On the other hand, the writers make it clear that without the critical exculpating evidence, the arbiter would have no choice but to allow Dax to be extradited. Morally, that's the WRONG answer. It would only be the appropriate response if it wasn't abundantly clear that Jadzia Dax and Curzon Dax were completely different people. In a world where we accept that the soul exists, we cannot prosecute one soul for the crimes of another. The writers' focus on the MEDICAL rationale for believing that Jadzia and Curzon were unique (two minds linked like networked computers) is understandable, but misses the point. They had an opportunity to make a much stronger moral argument.
ODO: "You know...that wall is going to have to come in about five meters..."
QUARK: "What? Why?"
ODO: "...of course if we move in the wall, all your second level Holosuites are going to have to come down..."
QUARK: "Come down?! Why?"
ODO: "Station regulations...new building codes...ever since the Provisional Government took over, they've got their hands into everything and I'm the one expected to enforce all their new rules. I think that bar is going to have to move further from the entrance..."
QUARK: "This is blackmail!"
ODO: "No! It's just business! And business...is business..." - Ah Odo and Quark banter...
"Damn it, if you were still a man!" - Sisko implying he'd like to punch Jadzia for her refusal to talk about the affair.
"I'll get right to it...I am a hundred years old. I intend to be here until supper, not senility." and "Gentlemen, I said this would be an informal hearing...not riotous!" - Arbiter Renora
"Not only does that compromise Bajoran security...it also...annoys us." Kira to Ilon Tandro following his abduction attempt regarding the Klaestron alliance with Cardassia. I love the tendency on DS9 to have main characters respond to people ticking them off with smart-alecky wise-cracking. :)

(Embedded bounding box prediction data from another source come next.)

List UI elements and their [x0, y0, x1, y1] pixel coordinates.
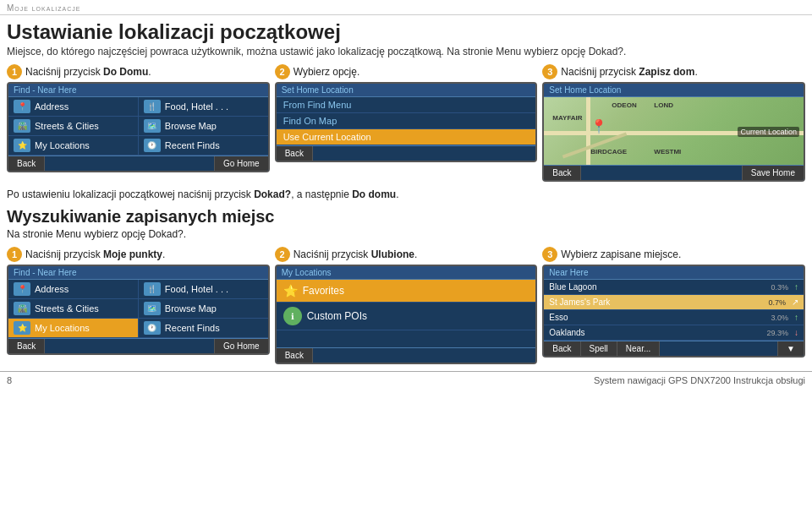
step-2-3-text: Wybierz zapisane miejsce. [561, 248, 681, 260]
step-2-2-label: 2 Naciśnij przycisk Ulubione. [275, 247, 418, 262]
screen-1-title: Find - Near Here [8, 84, 268, 97]
recentfinds-icon-4: 🕐 [144, 321, 161, 335]
page-bottom: 8 System nawigacji GPS DNX7200 Instrukcj… [0, 371, 812, 389]
option-from-find-menu[interactable]: From Find Menu [277, 97, 536, 113]
step-3-block: 3 Naciśnij przycisk Zapisz dom. Set Home… [542, 64, 805, 182]
menu-streets[interactable]: 🛣️ Streets & Cities [8, 117, 138, 136]
map-pin: 📍 [590, 118, 607, 134]
streets-label: Streets & Cities [35, 121, 99, 131]
step-2-block: 2 Wybierz opcję. Set Home Location From … [275, 64, 538, 162]
map-current-location-label: Current Location [738, 127, 799, 137]
screen-3-savehome-btn[interactable]: Save Home [742, 166, 804, 180]
step-2-label: 2 Wybierz opcję. [275, 64, 360, 79]
option-use-current[interactable]: Use Current Location [277, 129, 536, 145]
footer-text: System nawigacji GPS DNX7200 Instrukcja … [594, 375, 805, 385]
step-2-1-block: 1 Naciśnij przycisk Moje punkty. Find - … [7, 247, 270, 355]
screen-6-title: Near Here [544, 266, 804, 280]
favorites-label: Favorites [303, 285, 344, 297]
subtitle: Miejsce, do którego najczęściej powraca … [0, 46, 812, 61]
screen-2: Set Home Location From Find Menu Find On… [275, 82, 538, 162]
menu-browsemap-4[interactable]: 🗺️ Browse Map [139, 299, 268, 319]
near-here-dist-2: 0.7% [769, 298, 787, 307]
near-here-item-4[interactable]: Oaklands 29.3% ↓ [544, 325, 804, 341]
screen-6-back-btn[interactable]: Back [544, 341, 580, 356]
menu-recentfinds-4[interactable]: 🕐 Recent Finds [139, 319, 268, 338]
menu-food-4[interactable]: 🍴 Food, Hotel . . . [139, 280, 268, 299]
screen-2-back-btn[interactable]: Back [277, 146, 313, 161]
near-here-name-1: Blue Lagoon [549, 282, 767, 292]
screen-1-gohome-btn[interactable]: Go Home [214, 156, 268, 171]
near-here-item-3[interactable]: Esso 3.0% ↑ [544, 310, 804, 325]
step-3-text: Naciśnij przycisk Zapisz dom. [561, 66, 697, 78]
streets-label-4: Streets & Cities [35, 303, 99, 314]
screen-1-col1: 📍 Address 🛣️ Streets & Cities ⭐ My Locat… [8, 97, 139, 156]
map-view: ODEON MAYFAIR LOND BIRDCAGE WESTMI 📍 Cur… [544, 97, 804, 165]
screen-3-bottom: Back Save Home [544, 165, 804, 180]
custom-pois-icon: ℹ [283, 307, 302, 325]
step-2-text: Wybierz opcję. [294, 66, 360, 78]
screen-1-back-btn[interactable]: Back [8, 156, 45, 171]
map-label-mayfair: MAYFAIR [552, 114, 582, 122]
recentfinds-label-4: Recent Finds [165, 323, 220, 333]
step-2-circle: 2 [275, 64, 290, 79]
food-label-4: Food, Hotel . . . [165, 284, 228, 294]
screen-6-spell-btn[interactable]: Spell [581, 341, 617, 356]
map-label-birdcage: BIRDCAGE [590, 148, 627, 156]
mylocations-label-4: My Locations [35, 323, 90, 333]
menu-mylocations-4[interactable]: ⭐ My Locations [8, 319, 138, 338]
screen-5-back-btn[interactable]: Back [277, 348, 313, 363]
screen-2-title: Set Home Location [277, 84, 536, 97]
between-text: Po ustawieniu lokalizacji początkowej na… [0, 185, 812, 204]
map-label-odeon: ODEON [612, 101, 636, 109]
near-here-item-1[interactable]: Blue Lagoon 0.3% ↑ [544, 280, 804, 295]
page-header: Moje lokalizacje [0, 0, 812, 15]
screen-6-near-btn[interactable]: Near... [617, 341, 660, 356]
step-2-2-block: 2 Naciśnij przycisk Ulubione. My Locatio… [275, 247, 538, 364]
option-find-on-map[interactable]: Find On Map [277, 113, 536, 129]
menu-address[interactable]: 📍 Address [8, 97, 138, 117]
screen-6-down-btn[interactable]: ▼ [777, 341, 804, 356]
address-icon-4: 📍 [14, 282, 30, 296]
screen-3: Set Home Location ODEON MAYFAIR LOND BIR… [542, 82, 805, 182]
browsemap-label: Browse Map [165, 121, 217, 131]
favorites-item[interactable]: ⭐ Favorites [277, 280, 536, 303]
screen-4-title: Find - Near Here [8, 266, 268, 280]
screen-1-menu: 📍 Address 🛣️ Streets & Cities ⭐ My Locat… [8, 97, 268, 156]
recentfinds-label: Recent Finds [165, 140, 220, 150]
near-here-arrow-3: ↑ [794, 313, 798, 322]
near-here-dist-3: 3.0% [771, 314, 789, 322]
screen-3-back-btn[interactable]: Back [544, 166, 580, 180]
favorites-star-icon: ⭐ [283, 284, 298, 297]
menu-food[interactable]: 🍴 Food, Hotel . . . [139, 97, 268, 117]
near-here-item-2[interactable]: St James's Park 0.7% ↗ [544, 295, 804, 310]
menu-recentfinds[interactable]: 🕐 Recent Finds [139, 136, 268, 156]
screen-4: Find - Near Here 📍 Address 🛣️ Streets & … [7, 265, 270, 355]
step-1-label: 1 Naciśnij przycisk Do Domu. [7, 64, 151, 79]
address-label: Address [35, 101, 69, 112]
near-here-arrow-4: ↓ [794, 328, 798, 337]
browsemap-label-4: Browse Map [165, 303, 217, 314]
screen-4-back-btn[interactable]: Back [8, 339, 45, 353]
step-2-1-label: 1 Naciśnij przycisk Moje punkty. [7, 247, 165, 262]
section2-title: Wyszukiwanie zapisanych miejsc [0, 204, 812, 228]
screen-3-title: Set Home Location [544, 84, 804, 97]
mylocations-icon-4: ⭐ [14, 321, 30, 335]
menu-streets-4[interactable]: 🛣️ Streets & Cities [8, 299, 138, 319]
near-here-dist-1: 0.3% [771, 283, 789, 292]
menu-address-4[interactable]: 📍 Address [8, 280, 138, 299]
screen-4-col2: 🍴 Food, Hotel . . . 🗺️ Browse Map 🕐 Rece… [139, 280, 268, 338]
near-here-arrow-2: ↗ [792, 297, 798, 307]
step-1-block: 1 Naciśnij przycisk Do Domu. Find - Near… [7, 64, 270, 172]
near-here-name-4: Oaklands [549, 328, 763, 337]
custom-pois-item[interactable]: ℹ Custom POIs [277, 303, 536, 330]
mylocations-label: My Locations [35, 140, 90, 150]
near-here-name-2: St James's Park [549, 297, 765, 307]
menu-mylocations[interactable]: ⭐ My Locations [8, 136, 138, 156]
map-label-westmi: WESTMI [654, 148, 681, 156]
step-2-1-circle: 1 [7, 247, 22, 262]
steps-row-2: 1 Naciśnij przycisk Moje punkty. Find - … [0, 243, 812, 368]
screen-4-gohome-btn[interactable]: Go Home [214, 339, 268, 353]
food-label: Food, Hotel . . . [165, 101, 228, 112]
screen-4-menu: 📍 Address 🛣️ Streets & Cities ⭐ My Locat… [8, 280, 268, 338]
menu-browsemap[interactable]: 🗺️ Browse Map [139, 117, 268, 136]
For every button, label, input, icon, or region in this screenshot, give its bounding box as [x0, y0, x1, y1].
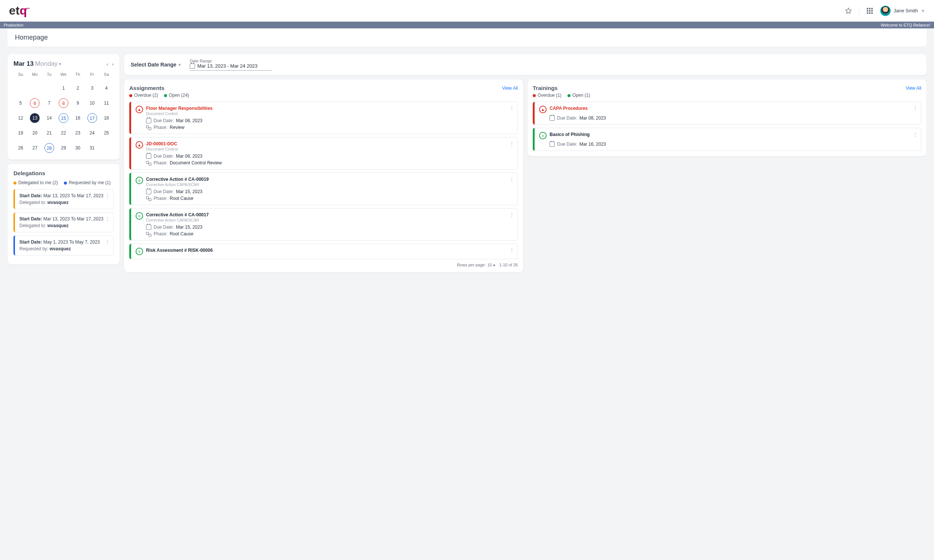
calendar-day — [99, 142, 114, 154]
delegation-card[interactable]: Start Date: May 1, 2023 To May 7, 2023Re… — [14, 235, 114, 255]
date-range-field[interactable]: Date Range Mar 13, 2023 - Mar 24 2023 — [190, 58, 272, 71]
phase-icon — [146, 125, 151, 130]
calendar-day[interactable]: 1 — [56, 83, 71, 94]
calendar-dow: Su — [14, 70, 28, 79]
calendar-day[interactable]: 4 — [99, 83, 114, 94]
kebab-menu-icon[interactable]: ⋮ — [509, 177, 514, 182]
calendar-icon — [146, 118, 151, 123]
environment-bar: Production Welcome to ETQ Reliance! — [0, 22, 934, 28]
item-card[interactable]: ⋮≡Corrective Action # CA-00019Corrective… — [129, 172, 518, 205]
calendar-day[interactable]: 27 — [28, 142, 42, 154]
calendar-day[interactable]: 22 — [56, 128, 71, 138]
calendar-day[interactable]: 29 — [56, 142, 71, 154]
date-range-bar: Select Date Range ▾ Date Range Mar 13, 2… — [124, 54, 926, 75]
user-menu[interactable]: Jane Smith ▼ — [880, 6, 925, 16]
calendar-day[interactable]: 25 — [99, 128, 114, 138]
rows-per-page-select[interactable]: Rows per page: 10 ▴ — [457, 262, 495, 267]
item-card[interactable]: ⋮≡Corrective Action # CA-00017Corrective… — [129, 208, 518, 241]
kebab-menu-icon[interactable]: ⋮ — [509, 141, 514, 146]
svg-rect-1 — [867, 8, 868, 9]
calendar-title[interactable]: Mar 13 Monday ▾ — [14, 60, 61, 68]
legend-open: Open (1) — [568, 93, 590, 98]
date-range-label: Date Range — [190, 58, 272, 63]
calendar-day[interactable]: 14 — [42, 112, 56, 124]
calendar-day[interactable]: 2 — [71, 83, 85, 94]
calendar-day[interactable]: 19 — [14, 128, 28, 138]
environment-name: Production — [4, 23, 23, 27]
calendar-day[interactable]: 20 — [28, 128, 42, 138]
item-subtype: Corrective Action CAPA/SCAR — [146, 182, 209, 187]
calendar-day[interactable]: 11 — [99, 97, 114, 109]
calendar-day[interactable]: 10 — [85, 97, 99, 109]
svg-rect-3 — [871, 8, 873, 9]
status-icon: ▲ — [539, 106, 546, 113]
calendar-day[interactable]: 18 — [99, 112, 114, 124]
kebab-menu-icon[interactable]: ⋮ — [509, 212, 514, 217]
calendar-day[interactable]: 21 — [42, 128, 56, 138]
date-range-value: Mar 13, 2023 - Mar 24 2023 — [197, 63, 257, 69]
svg-rect-4 — [867, 10, 868, 12]
calendar-day[interactable]: 5 — [14, 97, 28, 109]
svg-rect-8 — [869, 12, 871, 14]
item-title: CAPA Procedures — [549, 106, 588, 111]
kebab-menu-icon[interactable]: ⋮ — [509, 248, 514, 253]
trainings-view-all-link[interactable]: View All — [906, 86, 921, 91]
item-card[interactable]: ⋮≡Risk Assessment # RISK-00006 — [129, 243, 518, 259]
phase-icon — [146, 231, 151, 237]
calendar-day[interactable]: 3 — [85, 83, 99, 94]
calendar-day[interactable]: 12 — [14, 112, 28, 124]
item-title: Basics of Phishing — [549, 132, 589, 137]
kebab-menu-icon[interactable]: ⋮ — [105, 240, 110, 245]
item-title: Corrective Action # CA-00017 — [146, 212, 209, 217]
calendar-day[interactable]: 26 — [14, 142, 28, 154]
kebab-menu-icon[interactable]: ⋮ — [105, 216, 110, 222]
status-icon: ≡ — [135, 212, 143, 220]
calendar-day[interactable]: 28 — [42, 142, 56, 154]
calendar-day[interactable]: 30 — [71, 142, 85, 154]
calendar-day[interactable]: 7 — [42, 97, 56, 109]
trainings-title: Trainings — [533, 85, 558, 91]
status-icon: ▲ — [135, 106, 143, 113]
calendar-day[interactable]: 6 — [28, 97, 42, 109]
assignments-view-all-link[interactable]: View All — [502, 86, 518, 91]
favorite-icon[interactable] — [845, 7, 852, 15]
item-title: Risk Assessment # RISK-00006 — [146, 248, 212, 253]
select-date-range-dropdown[interactable]: Select Date Range ▾ — [131, 62, 181, 68]
svg-rect-9 — [871, 12, 873, 14]
calendar-date: Mar 13 — [14, 60, 34, 68]
item-card[interactable]: ⋮▲CAPA ProceduresDue Date: Mar 08, 2023 — [533, 102, 921, 125]
delegations-card: Delegations Delegated to me (2) Requeste… — [8, 164, 120, 265]
separator — [859, 6, 859, 15]
status-icon: ≡ — [135, 177, 143, 184]
chevron-down-icon: ▾ — [178, 62, 181, 67]
delegation-card[interactable]: Start Date: Mar 13, 2023 To Mar 17, 2023… — [14, 189, 114, 209]
kebab-menu-icon[interactable]: ⋮ — [913, 132, 918, 137]
item-title: Corrective Action # CA-00019 — [146, 177, 209, 182]
item-card[interactable]: ⋮≡Basics of PhishingDue Date: Mar 16, 20… — [533, 128, 921, 151]
calendar-grid: SuMoTuWeThFrSa12345678910111213141516171… — [14, 70, 114, 154]
apps-grid-icon[interactable] — [866, 7, 874, 15]
calendar-day — [28, 83, 42, 94]
calendar-day[interactable]: 24 — [85, 128, 99, 138]
calendar-icon — [549, 115, 555, 121]
delegation-card[interactable]: Start Date: Mar 13, 2023 To Mar 17, 2023… — [14, 212, 114, 232]
item-subtype: Document Control — [146, 111, 212, 116]
calendar-day[interactable]: 13 — [28, 112, 42, 124]
calendar-next-button[interactable]: › — [112, 61, 114, 67]
calendar-day[interactable]: 15 — [56, 112, 71, 124]
kebab-menu-icon[interactable]: ⋮ — [913, 106, 918, 111]
calendar-prev-button[interactable]: ‹ — [106, 61, 108, 67]
calendar-day[interactable]: 23 — [71, 128, 85, 138]
item-card[interactable]: ⋮▲JD-00001-DOCDocument ControlDue Date: … — [129, 137, 518, 169]
item-card[interactable]: ⋮▲Floor Manager ResponsibilitiesDocument… — [129, 102, 518, 134]
calendar-day[interactable]: 17 — [85, 112, 99, 124]
legend-requested-by-me: Requested by me (1) — [64, 180, 111, 185]
calendar-day[interactable]: 8 — [56, 97, 71, 109]
kebab-menu-icon[interactable]: ⋮ — [105, 193, 110, 198]
assignments-pager: Rows per page: 10 ▴ 1-10 of 26 — [129, 262, 518, 267]
calendar-day[interactable]: 31 — [85, 142, 99, 154]
kebab-menu-icon[interactable]: ⋮ — [509, 106, 514, 111]
calendar-day[interactable]: 16 — [71, 112, 85, 124]
calendar-day[interactable]: 9 — [71, 97, 85, 109]
welcome-message: Welcome to ETQ Reliance! — [881, 23, 930, 27]
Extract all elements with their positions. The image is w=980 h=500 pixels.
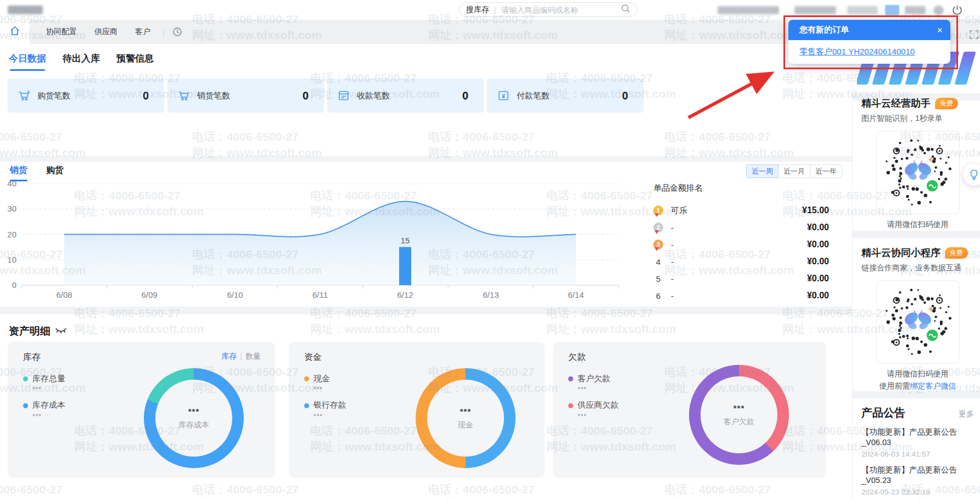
legend-item: 客户欠款***	[568, 374, 619, 393]
qr-code-image	[880, 282, 956, 362]
stat-card-销货笔数[interactable]: -销货笔数0	[167, 79, 324, 113]
svg-text:6/09: 6/09	[141, 290, 157, 299]
ranking-item-value: ¥0.00	[807, 257, 829, 266]
legend-item: 现金***	[304, 374, 346, 393]
range-近一周[interactable]: 近一周	[746, 164, 779, 178]
topbar: 搜库存 |	[0, 0, 980, 20]
watermark-text: 电话：4006-6500-27网址：www.tdxsoft.com	[0, 481, 86, 500]
stat-card-付款笔数[interactable]: ¥付款笔数0	[487, 79, 643, 113]
tool-title: 精斗云经营助手	[861, 97, 931, 110]
legend-dot	[304, 403, 309, 408]
tab-purchase[interactable]: 购货	[46, 165, 64, 176]
nav-item-协同配置[interactable]: 协同配置	[46, 27, 77, 37]
legend-dot	[568, 403, 573, 408]
search-divider: |	[494, 5, 496, 15]
assets-title: 资产明细	[9, 324, 51, 338]
rank-number: 5	[653, 274, 663, 284]
tool-title: 精斗云协同小程序	[861, 246, 940, 259]
ranking-row-4: 4-¥0.00	[653, 253, 829, 270]
tab-home[interactable]	[0, 20, 30, 44]
range-近一年[interactable]: 近一年	[810, 164, 842, 178]
svg-text:+: +	[27, 89, 30, 95]
ranking-item-name: 可乐	[671, 205, 687, 216]
announcement-item[interactable]: 【功能更新】产品更新公告_V06.032024-06-03 14:41:57	[861, 427, 974, 458]
stat-label: 付款笔数	[517, 91, 550, 101]
toggle-divider: |	[240, 352, 242, 360]
nav-item-供应商[interactable]: 供应商	[94, 27, 117, 37]
tab-sales[interactable]: 销货	[10, 165, 27, 176]
svg-text:6/12: 6/12	[397, 290, 413, 299]
asset-card-欠款: 欠款客户欠款***供应商欠款******客户欠款	[553, 342, 826, 478]
order-link[interactable]: 零售客户001 YH202406140010	[799, 47, 915, 57]
stat-card-收款笔数[interactable]: 收款笔数0	[327, 79, 484, 113]
hide-values-eye-icon[interactable]	[55, 326, 67, 336]
ranking-item-name: -	[671, 223, 674, 232]
tool-subtitle: 图片智能识别，1秒录单	[861, 114, 974, 124]
search-icon[interactable]	[621, 4, 630, 15]
legend: 现金***银行存款***	[304, 374, 346, 427]
range-近一月[interactable]: 近一月	[778, 164, 810, 178]
range-filter-group: 近一周近一月近一年	[747, 164, 842, 178]
svg-text:15: 15	[401, 236, 410, 245]
toggle-数量[interactable]: 数量	[245, 352, 261, 360]
inventory-search[interactable]: 搜库存 |	[459, 2, 637, 17]
receipt-icon	[337, 89, 350, 102]
popup-body: 零售客户001 YH202406140010	[788, 40, 950, 64]
gear-icon	[933, 5, 944, 15]
fullscreen-icon[interactable]	[970, 30, 978, 39]
ranking-title: 单品金额排名	[653, 183, 829, 193]
qr-caption-2: 使用前需绑定客户微信	[861, 381, 974, 391]
ranking-row-6: 6-¥0.00	[653, 287, 829, 304]
clock-icon[interactable]	[172, 27, 182, 37]
ranking-item-name: -	[671, 240, 674, 249]
stat-label: 收款笔数	[357, 91, 390, 101]
legend-dot	[23, 403, 28, 408]
bind-customer-wechat-link[interactable]: 绑定客户微信	[910, 381, 956, 390]
sidebar-divider	[853, 231, 980, 238]
asset-card-资金: 资金现金***银行存款******现金	[289, 342, 545, 478]
nav-divider: |	[163, 27, 165, 36]
ranking-row-1: 1可乐¥15.00	[653, 202, 829, 219]
tab-待出入库[interactable]: 待出入库	[63, 52, 100, 65]
more-link[interactable]: 更多	[959, 409, 974, 419]
new-order-popup: 您有新的订单 × 零售客户001 YH202406140010	[788, 20, 950, 64]
medal-3-icon: 3	[653, 240, 663, 249]
ranking-item-name: -	[671, 291, 674, 301]
item-amount-ranking: 单品金额排名 1可乐¥15.002-¥0.003-¥0.004-¥0.005-¥…	[653, 183, 829, 304]
rank-number: 4	[653, 257, 663, 266]
avatar	[885, 5, 899, 15]
card-toggle: 库存|数量	[221, 352, 261, 362]
power-logout-icon[interactable]	[951, 4, 963, 16]
home-icon	[9, 25, 20, 38]
announcement-item[interactable]: 【功能更新】产品更新公告_V05.232024-05-23 23:32:18	[861, 465, 974, 496]
free-badge: 免费	[935, 98, 958, 109]
tab-今日数据[interactable]: 今日数据	[9, 52, 46, 65]
free-badge: 免费	[945, 247, 968, 259]
svg-text:30: 30	[7, 204, 16, 213]
ranking-item-value: ¥15.00	[802, 205, 829, 215]
search-scope-label: 搜库存	[466, 5, 489, 15]
announcement-list: 【功能更新】产品更新公告_V06.032024-06-03 14:41:57【功…	[861, 427, 974, 500]
svg-text:10: 10	[7, 255, 16, 264]
annotation-arrow-icon	[681, 60, 791, 126]
close-icon[interactable]: ×	[937, 25, 943, 35]
section-divider	[0, 156, 852, 162]
toggle-库存[interactable]: 库存	[221, 352, 237, 360]
cart-minus-icon: -	[177, 89, 191, 102]
stat-card-购货笔数[interactable]: +购货笔数0	[8, 79, 164, 113]
medal-2-icon: 2	[653, 223, 663, 232]
watermark-text: 电话：4006-6500-27网址：www.tdxsoft.com	[192, 481, 322, 500]
svg-text:6/14: 6/14	[568, 290, 584, 299]
donut-chart-欠款: ***客户欠款	[689, 365, 789, 465]
nav-item-客户[interactable]: 客户	[135, 27, 150, 37]
tab-预警信息[interactable]: 预警信息	[116, 52, 154, 65]
legend-dot	[304, 376, 309, 381]
asset-card-库存: 库存库存|数量库存总量***库存成本******库存成本	[8, 342, 275, 478]
stat-value: 0	[622, 90, 628, 102]
donut-chart-资金: ***现金	[416, 368, 516, 468]
stat-label: 销货笔数	[197, 91, 230, 101]
cart-plus-icon: +	[18, 89, 31, 102]
right-sidebar: 精斗云经营助手 免费 图片智能识别，1秒录单 请用微信扫码使用 精斗云协同小程序…	[852, 44, 980, 500]
search-input[interactable]	[500, 5, 621, 15]
asset-card-title: 资金	[304, 352, 322, 363]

A runabout class vessel can travel at approximately Warp 7 according to every tech manual I've ever seen on the subject of Star Fleet ships. At that speed it takes about a day to reach Cardassia and one to two weeks to reach Earth. As far as I can tell, the extradition hearing in this episode took about six hours including the two recesses. There was no evidence that days passed. And yet somehow, Odo was able to reach Klaestron IV, interview the widow Tandro twice, run a complete scan of the communications logs during the time surrounding the alleged illegal transmission that led to this warrant, and uncover evidence of Curzon having given gifts and spent a lot of time with the widow Tandro...and then return to DS9 just in time to deliver the final evidence. We know that a freighter traveling at Warp 5 or so takes 9 hours to reach the Badlands...just how close is Klaestron IV to Bajor? The next star system over? This seems unlikely.